Monday, 14 January 2013

J is for January

and no more jumping through hoops, hopping in a sack, leaping over a fence and then crawling through a tunnel, all with a party hat on.

Christmas is over; and with it the multi-tasking joy of cramming enough cooking for a two year period into a fortnight, imbibing enough alcohol for the same, nipping out on Christmas Eve for last minute presents and forgetting to get extra wrapping paper, singing along to carols on the radio because there's no time to get to the carol service, (or in my case tuning into Radio 4 to catch the service from King's College only to find it had just finished), stuffing stockings, trying to find a clean jumper and then smiling non-stop at the dreadful cracker jokes whilst a dog throws up in the corner having found a box of chocs.

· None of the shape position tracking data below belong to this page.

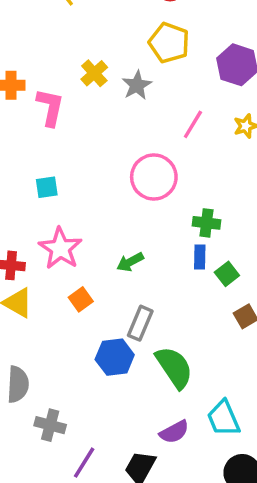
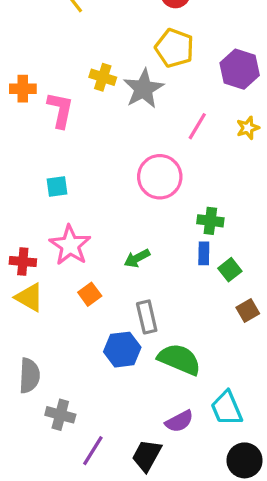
yellow cross: (94, 73) -> (103, 77), turned -30
gray star: (137, 85) -> (143, 89), size x1.4
gray rectangle: (140, 323) -> (147, 317), turned -36
green semicircle: (174, 367) -> (179, 359), turned -33

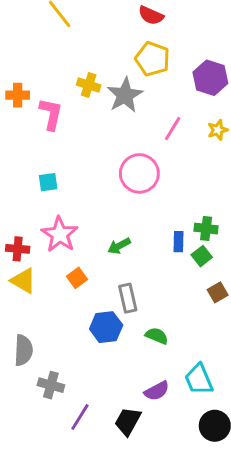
green cross: (210, 221) -> (206, 229), moved
green semicircle: (179, 359) -> (157, 336), size x0.6

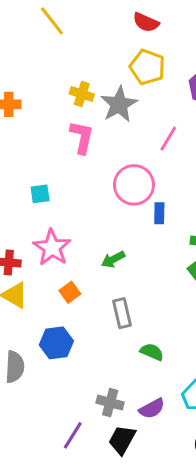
pink L-shape: (51, 114) -> (82, 137), moved
blue rectangle: (179, 242) -> (159, 213), moved
blue hexagon: (106, 327) -> (56, 343), moved
gray cross: (51, 385) -> (110, 403), moved

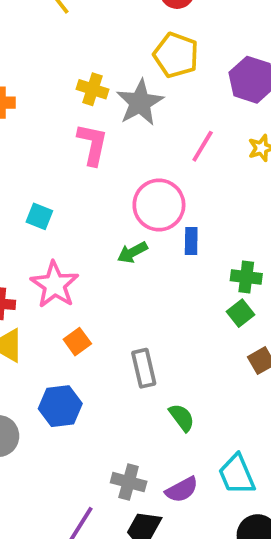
cyan square: (40, 194) -> (39, 216), turned 30
green arrow: (113, 259) -> (132, 252), moved
green semicircle: (152, 352) -> (182, 418), turned 30

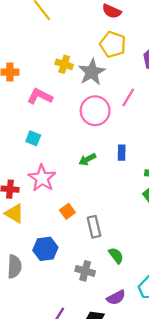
pink L-shape: (93, 144) -> (40, 96), moved, turned -75
pink circle: (159, 205) -> (95, 111), moved
orange square: (77, 342) -> (67, 211), moved
gray cross: (129, 482) -> (85, 271), moved

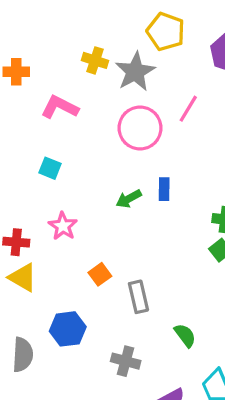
blue rectangle: (122, 153) -> (164, 189), moved
pink star: (42, 178) -> (63, 226), size x0.7
green semicircle: (116, 255) -> (185, 335), moved

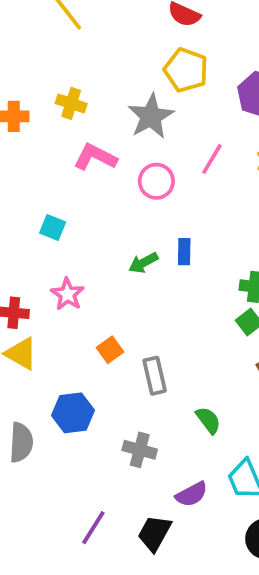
yellow cross: (95, 60) -> (71, 103), moved
pink L-shape: (60, 107) -> (95, 157), moved
pink circle: (140, 128) -> (156, 181), size x0.7

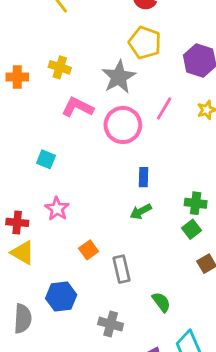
pink circle: (156, 181) -> (123, 125), size x1.4
green arrow: (143, 263) -> (141, 211), moved

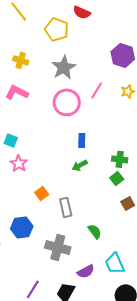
yellow pentagon: (145, 43) -> (57, 29), moved
pink L-shape: (78, 107) -> (17, 92), moved
cyan square: (46, 159) -> (11, 140), moved
gray cross: (111, 324) -> (58, 247), size x1.4

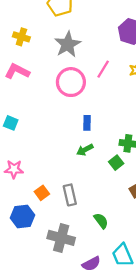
pink star: (19, 163) -> (14, 169), moved, turned -30
green square: (117, 178) -> (116, 163), moved
orange square: (42, 193) -> (42, 193), moved

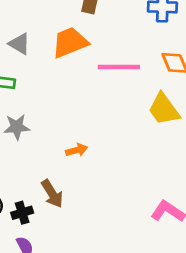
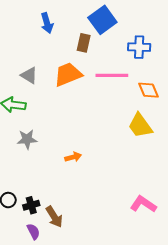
pink line: (119, 67) -> (112, 75), moved
brown arrow: (52, 194) -> (54, 217), moved

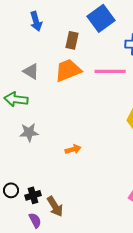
blue arrow: (47, 23) -> (36, 21), moved
brown rectangle: (84, 43) -> (72, 40), moved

January's jumping is about the 400m hurdle race ahead. The flat race in between is, for me, the day to day running of the household; the completion of several hundred words each working day without getting too hung up about their quality; keeping cool when another boy-racer tries to overtake on a single track lane; not minding when it rains for the 295th day in a row; burying another family pet; doing battle with mechanical gadgets that go wrong, all the usual. Some hurdles are known, such as exams for offspring one and two, galvanising numbers two to four into some kind of action before their father returns from work and finds them slumped in front of the great god that is the TV screen, meeting self-appointed deadlines for this never-to-be-finished novel and getting the eldest off to university in the autumn, (dependent of course on how well her hurdles are met).

There will be other curve-balls. The oil is bound to run out the evening before a big freeze, which will coincide with the chimney needing to be swept and the gas bottles for the cooker draining miraculously. A car will die, it's a cyclical thing and I feel sure we're due to complete one such cycle soon. If this record rain continues, we'll have to invest in a boat overnight and none of us sails. The workplace is a treacherous one, planned careers can come unstuck overnight; and no one wants to take on an unheard of wannabe author!

The energy to run the race is provided by the thought of holidays planned, of snow forecast, of the hope for cessation of interminable rain, the prospect of that long talked about BBQ summer, the joy taken in the health and happiness of the family and meeting with friends old and new; and the sure knowledge that however much we think we can see the year in terms of 100m sprints and bends, our legs will be burning at the end of the 400m as though we've run a series of marathons.